**Records for the exercise:**
☆ ☆ ☆ ☆
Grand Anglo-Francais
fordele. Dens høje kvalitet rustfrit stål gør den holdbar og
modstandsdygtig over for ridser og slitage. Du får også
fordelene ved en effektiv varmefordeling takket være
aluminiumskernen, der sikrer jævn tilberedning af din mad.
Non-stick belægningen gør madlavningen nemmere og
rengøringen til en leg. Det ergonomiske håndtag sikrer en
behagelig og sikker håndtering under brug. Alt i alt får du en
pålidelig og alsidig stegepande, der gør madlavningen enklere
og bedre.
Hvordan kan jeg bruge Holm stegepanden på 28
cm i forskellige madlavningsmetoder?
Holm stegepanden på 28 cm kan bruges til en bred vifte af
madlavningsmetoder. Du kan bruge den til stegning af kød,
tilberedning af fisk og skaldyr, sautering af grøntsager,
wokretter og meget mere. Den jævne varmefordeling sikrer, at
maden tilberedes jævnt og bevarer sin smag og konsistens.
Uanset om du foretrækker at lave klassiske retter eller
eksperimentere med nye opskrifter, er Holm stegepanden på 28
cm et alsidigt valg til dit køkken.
☆ ☆ ☆ ☆
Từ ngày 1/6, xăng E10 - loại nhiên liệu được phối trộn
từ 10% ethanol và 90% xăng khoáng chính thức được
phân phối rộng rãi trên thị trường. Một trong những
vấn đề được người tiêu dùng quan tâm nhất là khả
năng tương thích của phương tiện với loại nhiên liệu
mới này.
☆ ☆ ☆ ☆
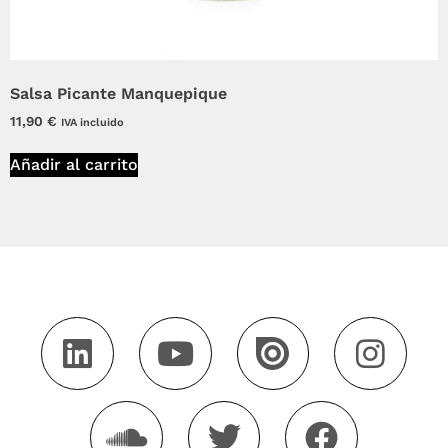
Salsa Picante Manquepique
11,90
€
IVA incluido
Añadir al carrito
☆ ☆ ☆ ☆
**Work request:**
Your reply should consist of one number: how many lines above contain the word "xăng".

**Result:**
2